(Collected data)

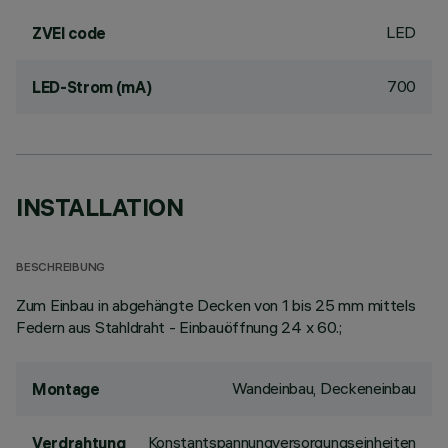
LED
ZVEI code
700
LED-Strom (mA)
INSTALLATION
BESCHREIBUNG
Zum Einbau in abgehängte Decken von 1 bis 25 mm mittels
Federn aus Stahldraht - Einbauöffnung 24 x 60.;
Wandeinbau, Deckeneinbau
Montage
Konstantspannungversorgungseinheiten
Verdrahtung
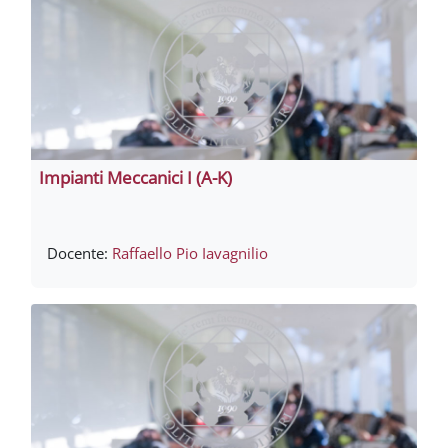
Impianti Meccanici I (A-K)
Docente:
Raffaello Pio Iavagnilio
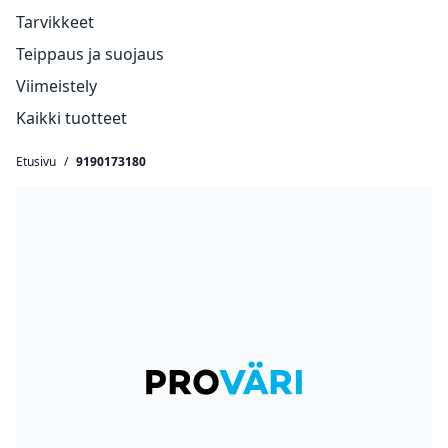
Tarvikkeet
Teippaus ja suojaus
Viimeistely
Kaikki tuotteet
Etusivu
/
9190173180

* [Task]:
Would you transcribe all of the data exactly, omitting any pictures?

* [Completed task]:
LED
ZVEI code
700
LED-Strom (mA)
INSTALLATION
BESCHREIBUNG
Zum Einbau in abgehängte Decken von 1 bis 25 mm mittels
Federn aus Stahldraht - Einbauöffnung 24 x 60.;
Wandeinbau, Deckeneinbau
Montage
Konstantspannungversorgungseinheiten
Verdrahtung
Impianti Meccanici I (A-K)
Docente:
Raffaello Pio Iavagnilio
Tarvikkeet
Teippaus ja suojaus
Viimeistely
Kaikki tuotteet
Etusivu
/
9190173180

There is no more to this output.